(To do) Read the records below. Copy each line where the string "Svdk" occurs.

(Supplied data)
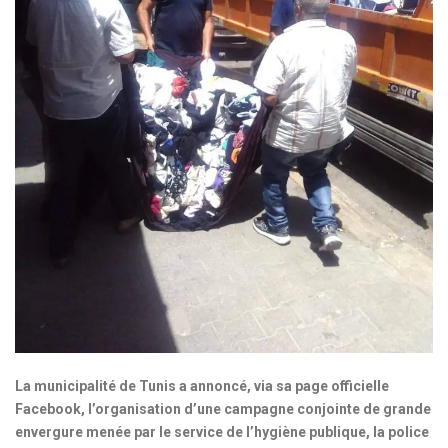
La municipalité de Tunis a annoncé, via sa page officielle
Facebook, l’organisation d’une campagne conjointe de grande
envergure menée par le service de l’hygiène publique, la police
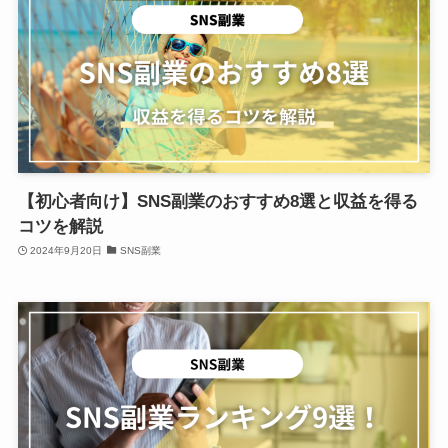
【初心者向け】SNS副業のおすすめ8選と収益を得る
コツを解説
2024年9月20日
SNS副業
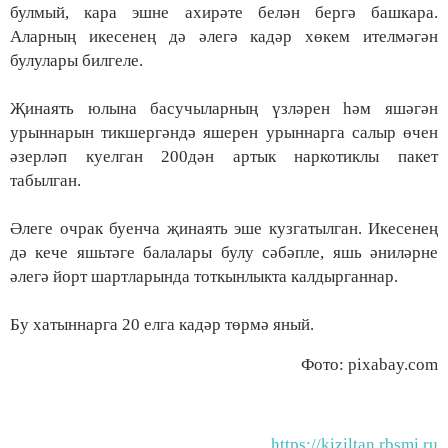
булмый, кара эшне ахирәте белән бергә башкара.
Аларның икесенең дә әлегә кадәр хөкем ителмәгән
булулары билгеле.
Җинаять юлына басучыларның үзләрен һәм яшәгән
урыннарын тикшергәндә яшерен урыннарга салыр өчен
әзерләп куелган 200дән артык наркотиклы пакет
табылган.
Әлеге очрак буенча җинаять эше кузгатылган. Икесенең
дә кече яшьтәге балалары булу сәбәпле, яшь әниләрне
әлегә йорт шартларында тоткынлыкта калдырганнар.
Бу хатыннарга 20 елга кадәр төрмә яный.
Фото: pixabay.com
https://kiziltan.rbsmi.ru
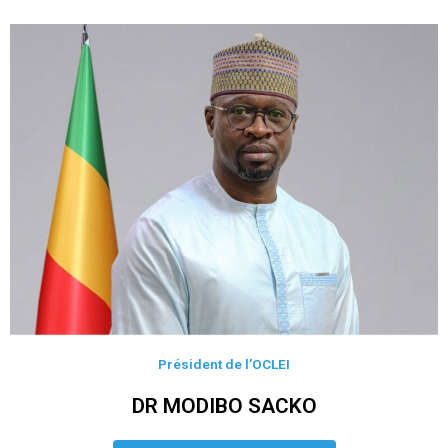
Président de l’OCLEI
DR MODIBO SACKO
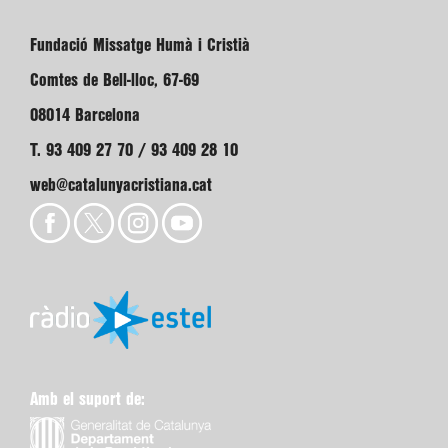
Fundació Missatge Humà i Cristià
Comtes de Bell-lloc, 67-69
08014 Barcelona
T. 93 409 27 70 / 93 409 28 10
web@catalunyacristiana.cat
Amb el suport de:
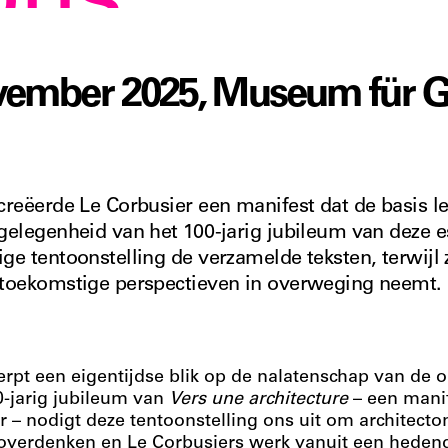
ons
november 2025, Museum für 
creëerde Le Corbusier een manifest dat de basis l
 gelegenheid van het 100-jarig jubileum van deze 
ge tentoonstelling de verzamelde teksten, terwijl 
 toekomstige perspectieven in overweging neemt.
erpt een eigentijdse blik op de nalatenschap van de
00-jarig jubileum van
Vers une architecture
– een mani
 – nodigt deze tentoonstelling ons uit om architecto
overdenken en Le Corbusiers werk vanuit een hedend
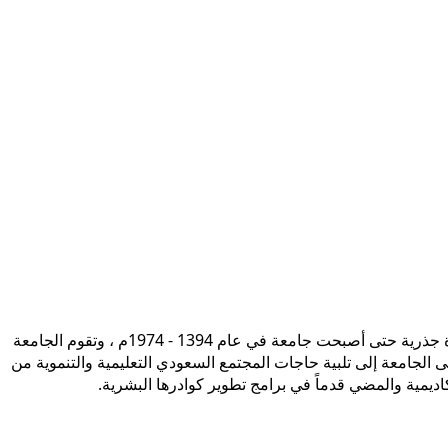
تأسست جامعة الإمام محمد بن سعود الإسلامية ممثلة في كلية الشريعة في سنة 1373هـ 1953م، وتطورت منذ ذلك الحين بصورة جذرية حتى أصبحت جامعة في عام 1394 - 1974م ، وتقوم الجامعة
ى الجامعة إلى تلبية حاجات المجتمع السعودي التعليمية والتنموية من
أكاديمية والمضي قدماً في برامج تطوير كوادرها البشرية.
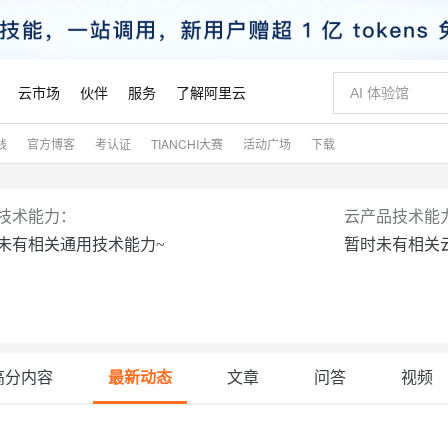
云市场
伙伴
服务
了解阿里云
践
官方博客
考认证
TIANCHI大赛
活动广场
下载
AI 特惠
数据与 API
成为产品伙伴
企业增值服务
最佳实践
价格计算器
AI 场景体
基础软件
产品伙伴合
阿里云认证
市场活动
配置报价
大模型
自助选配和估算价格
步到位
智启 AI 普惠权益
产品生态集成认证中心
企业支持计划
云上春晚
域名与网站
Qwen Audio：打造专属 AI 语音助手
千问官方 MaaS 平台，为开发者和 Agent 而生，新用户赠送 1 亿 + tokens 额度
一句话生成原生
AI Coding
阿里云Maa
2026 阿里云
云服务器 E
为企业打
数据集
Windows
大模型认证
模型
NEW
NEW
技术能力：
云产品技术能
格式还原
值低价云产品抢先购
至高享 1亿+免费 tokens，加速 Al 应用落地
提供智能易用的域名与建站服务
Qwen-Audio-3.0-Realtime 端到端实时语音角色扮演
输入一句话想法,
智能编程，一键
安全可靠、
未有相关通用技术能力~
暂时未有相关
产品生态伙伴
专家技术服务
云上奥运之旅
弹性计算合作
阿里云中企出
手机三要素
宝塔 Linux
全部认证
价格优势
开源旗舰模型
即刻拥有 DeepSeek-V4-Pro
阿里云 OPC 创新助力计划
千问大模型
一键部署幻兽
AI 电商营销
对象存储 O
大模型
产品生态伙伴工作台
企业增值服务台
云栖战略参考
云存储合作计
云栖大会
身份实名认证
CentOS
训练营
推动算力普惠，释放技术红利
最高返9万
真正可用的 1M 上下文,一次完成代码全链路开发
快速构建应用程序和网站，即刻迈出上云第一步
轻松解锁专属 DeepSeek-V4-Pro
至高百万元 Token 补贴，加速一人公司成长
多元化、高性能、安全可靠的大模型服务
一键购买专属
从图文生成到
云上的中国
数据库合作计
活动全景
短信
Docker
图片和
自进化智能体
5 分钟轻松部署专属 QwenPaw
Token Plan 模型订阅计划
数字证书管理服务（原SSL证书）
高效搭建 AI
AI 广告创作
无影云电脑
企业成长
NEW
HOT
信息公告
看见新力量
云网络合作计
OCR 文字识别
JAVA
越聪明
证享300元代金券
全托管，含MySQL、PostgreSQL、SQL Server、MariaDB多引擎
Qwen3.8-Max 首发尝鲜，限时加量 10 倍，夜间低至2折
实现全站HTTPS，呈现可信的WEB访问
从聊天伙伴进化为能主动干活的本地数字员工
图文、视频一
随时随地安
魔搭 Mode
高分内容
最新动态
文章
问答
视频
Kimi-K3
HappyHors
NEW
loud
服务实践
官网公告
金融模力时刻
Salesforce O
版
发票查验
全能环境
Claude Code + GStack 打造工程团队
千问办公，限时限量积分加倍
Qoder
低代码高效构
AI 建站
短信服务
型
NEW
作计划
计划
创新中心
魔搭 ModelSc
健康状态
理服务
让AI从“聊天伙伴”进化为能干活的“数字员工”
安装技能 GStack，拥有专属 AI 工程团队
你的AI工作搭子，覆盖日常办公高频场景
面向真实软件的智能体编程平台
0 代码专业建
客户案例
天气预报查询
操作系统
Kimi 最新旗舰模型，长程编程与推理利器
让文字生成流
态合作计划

==

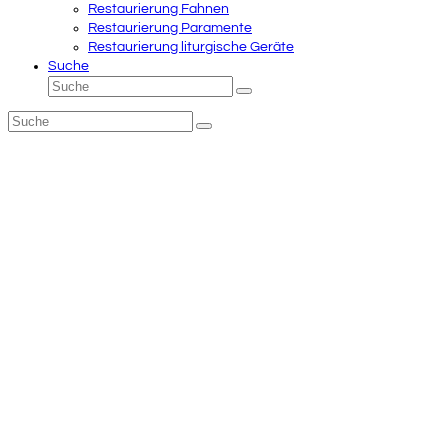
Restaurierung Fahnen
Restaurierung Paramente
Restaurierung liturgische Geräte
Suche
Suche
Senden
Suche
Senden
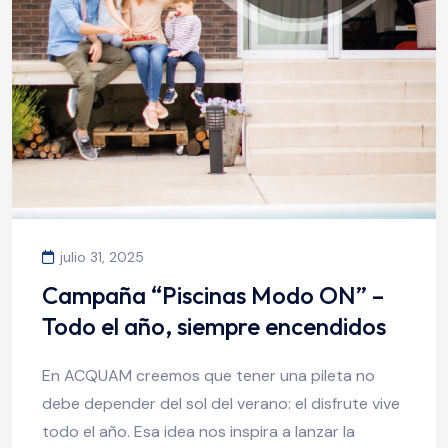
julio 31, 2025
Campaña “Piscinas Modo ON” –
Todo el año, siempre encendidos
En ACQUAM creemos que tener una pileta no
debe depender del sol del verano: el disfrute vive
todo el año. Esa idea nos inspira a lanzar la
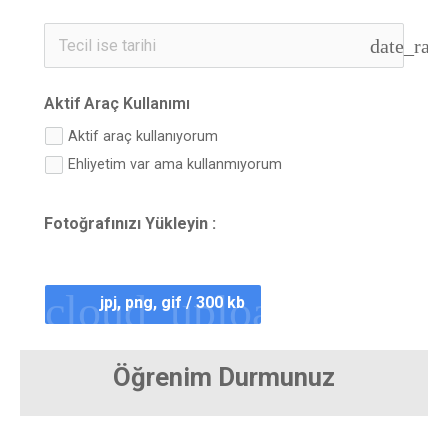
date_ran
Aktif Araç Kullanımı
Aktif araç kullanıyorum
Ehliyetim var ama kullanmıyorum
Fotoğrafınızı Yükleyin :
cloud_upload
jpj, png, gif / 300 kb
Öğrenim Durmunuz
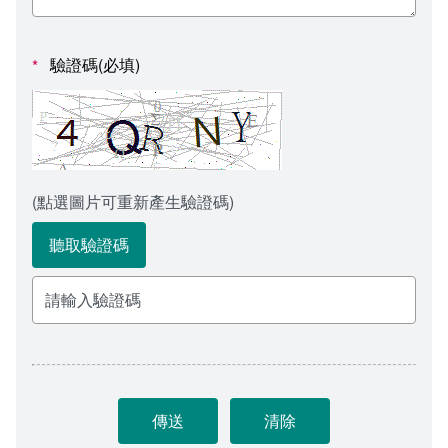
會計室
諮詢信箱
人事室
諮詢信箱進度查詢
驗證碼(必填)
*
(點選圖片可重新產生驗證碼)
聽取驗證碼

* * *

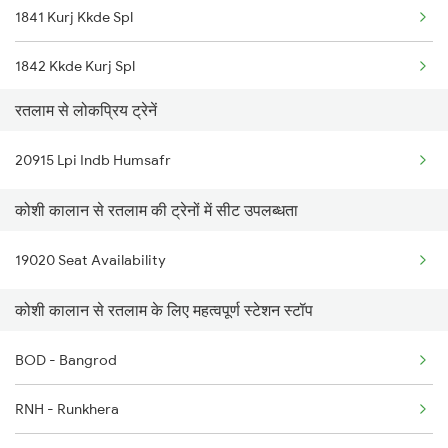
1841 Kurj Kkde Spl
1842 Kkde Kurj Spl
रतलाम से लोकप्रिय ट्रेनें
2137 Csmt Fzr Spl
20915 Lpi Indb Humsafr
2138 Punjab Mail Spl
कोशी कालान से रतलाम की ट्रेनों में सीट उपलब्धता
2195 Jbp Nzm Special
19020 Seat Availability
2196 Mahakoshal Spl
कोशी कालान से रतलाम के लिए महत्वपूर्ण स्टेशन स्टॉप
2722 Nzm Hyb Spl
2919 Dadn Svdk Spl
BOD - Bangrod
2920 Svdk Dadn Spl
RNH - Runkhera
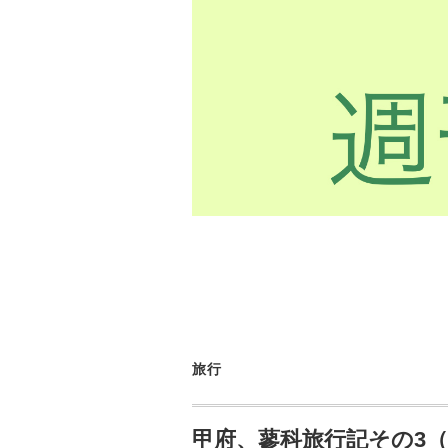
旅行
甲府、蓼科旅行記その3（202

(Exercise output)
2919 Dadn Svdk Spl
2920 Svdk Dadn Spl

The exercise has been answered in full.